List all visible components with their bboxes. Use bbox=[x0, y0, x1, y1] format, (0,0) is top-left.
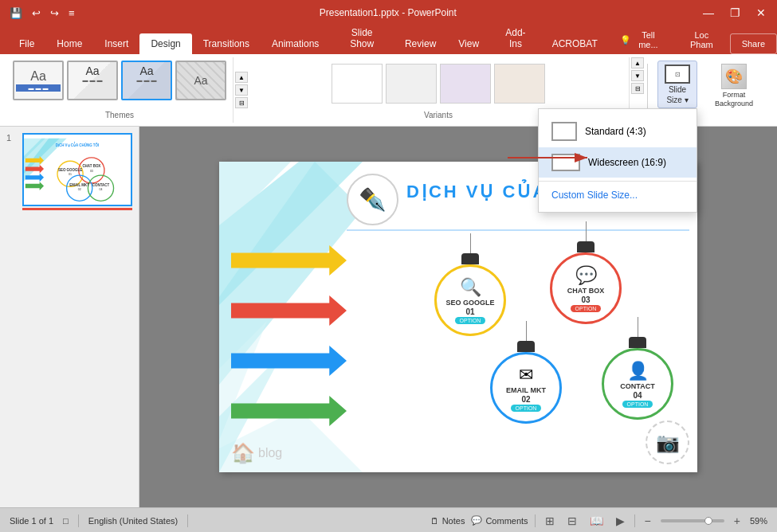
tell-me-btn[interactable]: 💡 Tell me... bbox=[609, 25, 673, 54]
pen-icon: ✒️ bbox=[347, 174, 398, 225]
zoom-in-btn[interactable]: + bbox=[731, 513, 744, 529]
svg-text:CHAT BOX: CHAT BOX bbox=[82, 164, 100, 168]
zoom-slider[interactable] bbox=[661, 519, 724, 522]
string-3 bbox=[526, 321, 527, 341]
ribbon-tab-bar: File Home Insert Design Transitions Anim… bbox=[0, 25, 777, 54]
ribbon-main-content: Aa ▬ ▬ ▬ Aa ▬ ▬ ▬ Aa ▬ ▬ ▬ Aa Them bbox=[0, 54, 777, 126]
zoom-out-btn[interactable]: − bbox=[642, 513, 654, 529]
slide-size-button[interactable]: ⊡ Slide Size ▾ bbox=[657, 61, 697, 108]
format-bg-label: Format Background bbox=[710, 91, 758, 108]
status-bar-right: 🗒 Notes 💬 Comments ⊞ ⊟ 📖 ▶ − + 59% bbox=[430, 513, 767, 529]
format-background-button[interactable]: 🎨 Format Background bbox=[704, 61, 764, 111]
share-btn[interactable]: Share bbox=[730, 33, 777, 54]
tab-animations[interactable]: Animations bbox=[261, 33, 330, 54]
email-label: EMAIL MKT bbox=[506, 386, 546, 394]
tab-acrobat[interactable]: ACROBAT bbox=[541, 33, 609, 54]
string-4 bbox=[638, 317, 638, 337]
slide-thumbnail-1[interactable]: DỊCH VỤ CỦA CHÚNG TÔI SEO GOOGLE 01 CHAT… bbox=[22, 133, 132, 206]
theme-thumb-3[interactable]: Aa ▬ ▬ ▬ bbox=[121, 61, 172, 100]
slide-count: Slide 1 of 1 bbox=[10, 516, 53, 526]
status-divider-3 bbox=[535, 514, 536, 527]
theme-thumb-4[interactable]: Aa bbox=[175, 61, 226, 100]
variant-2[interactable] bbox=[386, 64, 437, 104]
tab-file[interactable]: File bbox=[8, 33, 45, 54]
circle-email: ✉ EMAIL MKT 02 OPTION bbox=[490, 352, 562, 424]
themes-label: Themes bbox=[105, 108, 134, 119]
scroll-more-btn[interactable]: ⊟ bbox=[235, 97, 248, 108]
slide-number: 1 bbox=[6, 133, 19, 143]
themes-section: Aa ▬ ▬ ▬ Aa ▬ ▬ ▬ Aa ▬ ▬ ▬ Aa Them bbox=[6, 57, 233, 123]
svg-text:CONTACT: CONTACT bbox=[92, 183, 110, 187]
svg-text:01: 01 bbox=[69, 173, 72, 176]
clip-4 bbox=[629, 337, 646, 348]
widescreen-option[interactable]: Widescreen (16:9) bbox=[539, 147, 697, 178]
chat-num: 03 bbox=[581, 295, 590, 304]
notes-button[interactable]: 🗒 Notes bbox=[430, 516, 465, 526]
tab-insert[interactable]: Insert bbox=[93, 33, 139, 54]
title-underline bbox=[347, 229, 689, 231]
comments-button[interactable]: 💬 Comments bbox=[471, 515, 528, 526]
theme-thumb-1[interactable]: Aa ▬ ▬ ▬ bbox=[13, 61, 64, 100]
slide-size-dropdown: Standard (4:3) Widescreen (16:9) Custom … bbox=[538, 108, 697, 213]
clip-3 bbox=[517, 341, 535, 352]
seo-label: SEO GOOGLE bbox=[445, 299, 494, 307]
slide-size-format-section: ⊡ Slide Size ▾ Standard (4:3) bbox=[651, 57, 771, 123]
variant-1[interactable] bbox=[332, 64, 383, 104]
variant-scroll: ▲ ▼ ⊟ bbox=[631, 57, 644, 94]
clip-2 bbox=[577, 241, 595, 252]
tab-design[interactable]: Design bbox=[139, 33, 191, 54]
window-title: Presentation1.pptx - PowerPoint bbox=[320, 7, 457, 18]
variants-label: Variants bbox=[424, 108, 453, 119]
variant-scroll-more[interactable]: ⊟ bbox=[631, 83, 644, 94]
variant-3[interactable] bbox=[440, 64, 491, 104]
theme-thumb-2[interactable]: Aa ▬ ▬ ▬ bbox=[67, 61, 118, 100]
svg-text:EMAIL MKT: EMAIL MKT bbox=[69, 183, 89, 187]
slideshow-btn[interactable]: ▶ bbox=[613, 513, 628, 529]
notes-icon: 🗒 bbox=[430, 516, 439, 526]
variants-row bbox=[328, 61, 548, 107]
reading-view-btn[interactable]: 📖 bbox=[587, 513, 606, 529]
svg-text:04: 04 bbox=[99, 188, 102, 191]
svg-text:03: 03 bbox=[90, 170, 93, 173]
restore-btn[interactable]: ❐ bbox=[725, 5, 745, 21]
customize-btn[interactable]: ≡ bbox=[65, 6, 78, 21]
slide-size-icon: ⊡ bbox=[665, 65, 690, 84]
slide-sorter-btn[interactable]: ⊟ bbox=[564, 513, 580, 529]
slide-size-area: ⊡ Slide Size ▾ Standard (4:3) bbox=[657, 61, 697, 108]
tab-view[interactable]: View bbox=[447, 33, 490, 54]
svg-marker-9 bbox=[26, 182, 44, 190]
ornament-chat: 💬 CHAT BOX 03 OPTION bbox=[550, 221, 622, 324]
tab-transitions[interactable]: Transitions bbox=[192, 33, 261, 54]
widescreen-label: Widescreen (16:9) bbox=[588, 157, 666, 168]
minimize-btn[interactable]: — bbox=[698, 5, 719, 21]
scroll-down-btn[interactable]: ▼ bbox=[235, 84, 248, 96]
tab-slideshow[interactable]: Slide Show bbox=[330, 22, 394, 54]
tab-home[interactable]: Home bbox=[45, 33, 93, 54]
seo-icon: 🔍 bbox=[460, 277, 481, 298]
chat-badge: OPTION bbox=[571, 305, 602, 312]
thumbnail-svg: DỊCH VỤ CỦA CHÚNG TÔI SEO GOOGLE 01 CHAT… bbox=[24, 135, 131, 205]
standard-option[interactable]: Standard (4:3) bbox=[539, 115, 697, 147]
contact-badge: OPTION bbox=[622, 401, 653, 408]
undo-btn[interactable]: ↩ bbox=[29, 6, 44, 21]
redo-btn[interactable]: ↪ bbox=[47, 6, 62, 21]
arrow-blue bbox=[231, 346, 347, 376]
thumbnail-underline bbox=[22, 208, 132, 210]
chat-icon: 💬 bbox=[575, 265, 597, 286]
variant-4[interactable] bbox=[494, 64, 545, 104]
normal-view-btn[interactable]: ⊞ bbox=[542, 513, 558, 529]
save-btn[interactable]: 💾 bbox=[6, 6, 26, 21]
variant-scroll-down[interactable]: ▼ bbox=[631, 70, 644, 81]
tab-addins[interactable]: Add-Ins bbox=[490, 22, 541, 54]
close-btn[interactable]: ✕ bbox=[751, 5, 771, 21]
tab-review[interactable]: Review bbox=[394, 33, 447, 54]
title-bar-left: 💾 ↩ ↪ ≡ bbox=[6, 6, 78, 21]
theme-scroll-buttons: ▲ ▼ ⊟ bbox=[235, 57, 248, 123]
custom-slide-size-link[interactable]: Custom Slide Size... bbox=[539, 185, 697, 205]
status-bar-left: Slide 1 of 1 □ English (United States) bbox=[10, 514, 418, 527]
dropdown-divider bbox=[539, 181, 697, 182]
variant-scroll-up[interactable]: ▲ bbox=[631, 57, 644, 68]
circle-chat: 💬 CHAT BOX 03 OPTION bbox=[550, 252, 622, 324]
scroll-up-btn[interactable]: ▲ bbox=[235, 72, 248, 83]
seo-badge: OPTION bbox=[455, 317, 486, 324]
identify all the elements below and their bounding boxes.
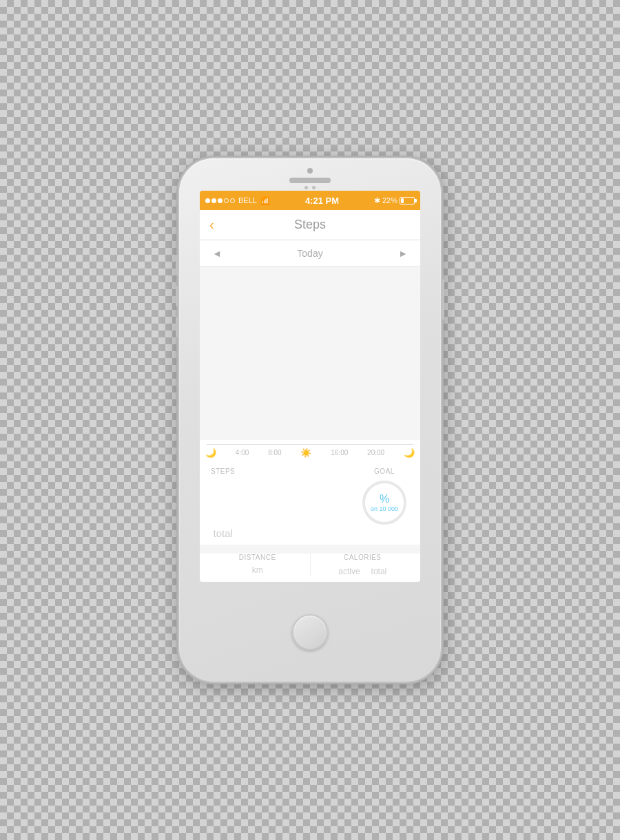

==========

* Prompt: Would you reproduce the listing above in full and exactly, without its pictures?

* Result below:
List all visible components with their bboxes. Use bbox=[x0, y0, x1, y1] format, (0,0) is top-left.
tell-me-btn[interactable]: 💡 Tell me... bbox=[609, 25, 673, 54]
pen-icon: ✒️ bbox=[347, 174, 398, 225]
zoom-in-btn[interactable]: + bbox=[731, 513, 744, 529]
svg-text:CHAT BOX: CHAT BOX bbox=[82, 164, 100, 168]
zoom-slider[interactable] bbox=[661, 519, 724, 522]
string-3 bbox=[526, 321, 527, 341]
ribbon-tab-bar: File Home Insert Design Transitions Anim… bbox=[0, 25, 777, 54]
ribbon-main-content: Aa ▬ ▬ ▬ Aa ▬ ▬ ▬ Aa ▬ ▬ ▬ Aa Them bbox=[0, 54, 777, 126]
zoom-out-btn[interactable]: − bbox=[642, 513, 654, 529]
slide-size-button[interactable]: ⊡ Slide Size ▾ bbox=[657, 61, 697, 108]
format-bg-label: Format Background bbox=[710, 91, 758, 108]
status-bar-right: 🗒 Notes 💬 Comments ⊞ ⊟ 📖 ▶ − + 59% bbox=[430, 513, 767, 529]
format-background-button[interactable]: 🎨 Format Background bbox=[704, 61, 764, 111]
share-btn[interactable]: Share bbox=[730, 33, 777, 54]
tab-animations[interactable]: Animations bbox=[261, 33, 330, 54]
email-label: EMAIL MKT bbox=[506, 386, 546, 394]
tab-acrobat[interactable]: ACROBAT bbox=[541, 33, 609, 54]
string-4 bbox=[638, 317, 638, 337]
slide-thumbnail-1[interactable]: DỊCH VỤ CỦA CHÚNG TÔI SEO GOOGLE 01 CHAT… bbox=[22, 133, 132, 206]
theme-thumb-3[interactable]: Aa ▬ ▬ ▬ bbox=[121, 61, 172, 100]
slide-count: Slide 1 of 1 bbox=[10, 516, 53, 526]
status-divider-3 bbox=[535, 514, 536, 527]
theme-thumb-4[interactable]: Aa bbox=[175, 61, 226, 100]
variant-2[interactable] bbox=[386, 64, 437, 104]
tab-file[interactable]: File bbox=[8, 33, 45, 54]
circle-email: ✉ EMAIL MKT 02 OPTION bbox=[490, 352, 562, 424]
themes-label: Themes bbox=[105, 108, 134, 119]
scroll-more-btn[interactable]: ⊟ bbox=[235, 97, 248, 108]
slide-number: 1 bbox=[6, 133, 19, 143]
themes-section: Aa ▬ ▬ ▬ Aa ▬ ▬ ▬ Aa ▬ ▬ ▬ Aa Them bbox=[6, 57, 233, 123]
svg-text:CONTACT: CONTACT bbox=[92, 183, 110, 187]
svg-text:01: 01 bbox=[69, 173, 72, 176]
clip-4 bbox=[629, 337, 646, 348]
widescreen-option[interactable]: Widescreen (16:9) bbox=[539, 147, 697, 178]
chat-num: 03 bbox=[581, 295, 590, 304]
notes-button[interactable]: 🗒 Notes bbox=[430, 516, 465, 526]
tab-insert[interactable]: Insert bbox=[93, 33, 139, 54]
title-underline bbox=[347, 229, 689, 231]
comments-button[interactable]: 💬 Comments bbox=[471, 515, 528, 526]
theme-thumb-1[interactable]: Aa ▬ ▬ ▬ bbox=[13, 61, 64, 100]
slide-size-dropdown: Standard (4:3) Widescreen (16:9) Custom … bbox=[538, 108, 697, 213]
clip-3 bbox=[517, 341, 535, 352]
seo-label: SEO GOOGLE bbox=[445, 299, 494, 307]
slide-size-format-section: ⊡ Slide Size ▾ Standard (4:3) bbox=[651, 57, 771, 123]
variant-1[interactable] bbox=[332, 64, 383, 104]
variant-scroll: ▲ ▼ ⊟ bbox=[631, 57, 644, 94]
clip-2 bbox=[577, 241, 595, 252]
tab-design[interactable]: Design bbox=[139, 33, 191, 54]
window-title: Presentation1.pptx - PowerPoint bbox=[320, 7, 457, 18]
variants-label: Variants bbox=[424, 108, 453, 119]
variant-scroll-more[interactable]: ⊟ bbox=[631, 83, 644, 94]
variant-3[interactable] bbox=[440, 64, 491, 104]
theme-thumb-2[interactable]: Aa ▬ ▬ ▬ bbox=[67, 61, 118, 100]
svg-text:EMAIL MKT: EMAIL MKT bbox=[69, 183, 89, 187]
slideshow-btn[interactable]: ▶ bbox=[613, 513, 628, 529]
notes-icon: 🗒 bbox=[430, 516, 439, 526]
variants-row bbox=[328, 61, 548, 107]
reading-view-btn[interactable]: 📖 bbox=[587, 513, 606, 529]
svg-text:04: 04 bbox=[99, 188, 102, 191]
svg-text:03: 03 bbox=[90, 170, 93, 173]
restore-btn[interactable]: ❐ bbox=[725, 5, 745, 21]
customize-btn[interactable]: ≡ bbox=[65, 6, 78, 21]
slide-size-icon: ⊡ bbox=[665, 65, 690, 84]
slide-sorter-btn[interactable]: ⊟ bbox=[564, 513, 580, 529]
slide-size-area: ⊡ Slide Size ▾ Standard (4:3) bbox=[657, 61, 697, 108]
tab-view[interactable]: View bbox=[447, 33, 490, 54]
svg-marker-9 bbox=[26, 182, 44, 190]
ornament-chat: 💬 CHAT BOX 03 OPTION bbox=[550, 221, 622, 324]
tab-transitions[interactable]: Transitions bbox=[192, 33, 261, 54]
widescreen-label: Widescreen (16:9) bbox=[588, 157, 666, 168]
minimize-btn[interactable]: — bbox=[698, 5, 719, 21]
scroll-down-btn[interactable]: ▼ bbox=[235, 84, 248, 96]
tab-slideshow[interactable]: Slide Show bbox=[330, 22, 394, 54]
tab-home[interactable]: Home bbox=[45, 33, 93, 54]
seo-icon: 🔍 bbox=[460, 277, 481, 298]
chat-badge: OPTION bbox=[571, 305, 602, 312]
thumbnail-svg: DỊCH VỤ CỦA CHÚNG TÔI SEO GOOGLE 01 CHAT… bbox=[24, 135, 131, 205]
standard-option[interactable]: Standard (4:3) bbox=[539, 115, 697, 147]
contact-badge: OPTION bbox=[622, 401, 653, 408]
undo-btn[interactable]: ↩ bbox=[29, 6, 44, 21]
redo-btn[interactable]: ↪ bbox=[47, 6, 62, 21]
arrow-blue bbox=[231, 346, 347, 376]
thumbnail-underline bbox=[22, 208, 132, 210]
chat-icon: 💬 bbox=[575, 265, 597, 286]
variant-4[interactable] bbox=[494, 64, 545, 104]
normal-view-btn[interactable]: ⊞ bbox=[542, 513, 558, 529]
save-btn[interactable]: 💾 bbox=[6, 6, 26, 21]
variant-scroll-down[interactable]: ▼ bbox=[631, 70, 644, 81]
tab-addins[interactable]: Add-Ins bbox=[490, 22, 541, 54]
close-btn[interactable]: ✕ bbox=[751, 5, 771, 21]
tab-review[interactable]: Review bbox=[394, 33, 447, 54]
title-bar-left: 💾 ↩ ↪ ≡ bbox=[6, 6, 78, 21]
theme-scroll-buttons: ▲ ▼ ⊟ bbox=[235, 57, 248, 123]
custom-slide-size-link[interactable]: Custom Slide Size... bbox=[539, 185, 697, 205]
status-bar-left: Slide 1 of 1 □ English (United States) bbox=[10, 514, 418, 527]
dropdown-divider bbox=[539, 181, 697, 182]
variant-scroll-up[interactable]: ▲ bbox=[631, 57, 644, 68]
circle-chat: 💬 CHAT BOX 03 OPTION bbox=[550, 252, 622, 324]
scroll-up-btn[interactable]: ▲ bbox=[235, 72, 248, 83]
seo-badge: OPTION bbox=[455, 317, 486, 324]
identify all the elements below and their bounding boxes.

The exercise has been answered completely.